STEM LEAF/ADVANCE December 2023 Newsletter

Welcome to the December edition of the STEM LEAF/ADVANCE Newsletter – the ADVANCE Team hopes everyone is able to have a restful break! 

Because it’s student evaluation season, this month we’ll focus on some related literature.

Resources/News

Sexism, racism, prejudice, and bias: a literature review and synthesis of research surrounding student evaluations of courses and teaching report by Troy Heffernan

“This paper has shown that no university, and indeed the higher education sector as a whole, can declare to be a gender equal employer or have an interest in growing a safe, inclusive and diverse workforce if they continue using SETs to evaluate course and teacher quality.”

The Skinny on Teaching Evals and Bias by Colleen Flaherty for Inside Higher Ed

“Perhaps most important, Kreitzer said, she and Sweet-Cushman found conforming to prescribed gender roles has a more significant effect than gender itself. This is “deeply concerning because students prefer professors with masculine traits, yet penalize women for not conforming to stereotypes.””

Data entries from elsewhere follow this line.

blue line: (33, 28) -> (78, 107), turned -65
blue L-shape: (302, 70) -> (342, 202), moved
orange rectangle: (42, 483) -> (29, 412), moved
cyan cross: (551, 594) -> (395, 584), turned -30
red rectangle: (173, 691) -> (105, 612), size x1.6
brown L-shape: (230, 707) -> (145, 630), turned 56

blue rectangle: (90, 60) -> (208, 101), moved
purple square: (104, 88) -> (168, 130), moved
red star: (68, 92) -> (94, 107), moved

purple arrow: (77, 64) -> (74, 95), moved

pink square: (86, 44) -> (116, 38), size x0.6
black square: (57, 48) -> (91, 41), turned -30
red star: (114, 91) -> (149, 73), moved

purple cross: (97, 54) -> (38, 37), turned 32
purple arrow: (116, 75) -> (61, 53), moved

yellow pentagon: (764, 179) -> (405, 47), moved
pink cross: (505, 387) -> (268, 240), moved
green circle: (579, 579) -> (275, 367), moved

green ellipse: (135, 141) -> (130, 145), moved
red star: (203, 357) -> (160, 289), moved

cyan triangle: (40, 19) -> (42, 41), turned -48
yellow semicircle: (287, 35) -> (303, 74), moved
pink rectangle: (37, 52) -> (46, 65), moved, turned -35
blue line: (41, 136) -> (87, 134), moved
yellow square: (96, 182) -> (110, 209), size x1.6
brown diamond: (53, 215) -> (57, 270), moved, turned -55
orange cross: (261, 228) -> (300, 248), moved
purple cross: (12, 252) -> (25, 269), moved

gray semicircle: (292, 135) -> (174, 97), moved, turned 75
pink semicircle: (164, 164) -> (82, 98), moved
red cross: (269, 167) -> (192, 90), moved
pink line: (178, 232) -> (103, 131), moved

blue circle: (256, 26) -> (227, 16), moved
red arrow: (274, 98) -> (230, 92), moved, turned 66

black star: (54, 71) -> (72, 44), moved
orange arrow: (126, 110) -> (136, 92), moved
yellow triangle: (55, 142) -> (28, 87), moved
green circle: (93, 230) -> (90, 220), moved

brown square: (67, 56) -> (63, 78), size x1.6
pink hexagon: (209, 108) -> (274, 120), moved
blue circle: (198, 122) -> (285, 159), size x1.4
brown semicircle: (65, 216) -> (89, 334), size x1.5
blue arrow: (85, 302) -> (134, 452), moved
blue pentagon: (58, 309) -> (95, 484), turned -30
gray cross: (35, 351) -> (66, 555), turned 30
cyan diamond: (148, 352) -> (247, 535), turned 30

The above article is based on this paper:

Evaluating Student Evaluations of Teaching: a Review of Measurement and Equity Bias in SETs and Recommendations for Ethical Reform by Rebecca J. Kreitzer & Jennie Sweet-Cushman

“Student Evaluations of Teaching (SETs) have low or no correlation with learning. Furthermore, scholars using different data and different methodologies routinely find that women faculty, faculty of color, and other marginalized groups are subject to a disadvantage in SETs.”

Availability of cookies during an academic course session affects evaluation of teaching by Hessler, M., Pöpping, D.M., Hollstein, H., Ohlenburg, H., Arnemann, P.H., Massoth, C., Seidel, L.M., Zarbock, A. and Wenk, M.

“The provision of chocolate cookies had a significant effect on course evaluation. These findings question the validity of SETs and their use in making widespread decisions within a faculty.”

For more resources please take a look at UNC Charlotte’s ADVANCE resource list on the topic.

If you have any questions or concerns, please feel free to contact us at advance@clarkson.edu.  If you’d like to keep up with information like this regularly, you can follow our Twitter account @ClarksonADVANCE.  (Our PI team consists of Marc Christensen, Jen Ball, Laura Ettinger, William Jemison, & Stephanie Schuckers. Our Project Director is Sarah Treptow.)

Clarkson’s NSF ADVANCE grant is designed 

1) to effect positive institutional change around reduction of implicit or unintentional bias associated with gender and intersectional issues of race, ethnicity, country of origin, sexual orientation, and disability, 

2) to systematically and equitably support the development of inclusive leadership skills and the professional advancement of women STEM faculty, and 

3) to implement sustainable, systematic changes across the University in support of these goals.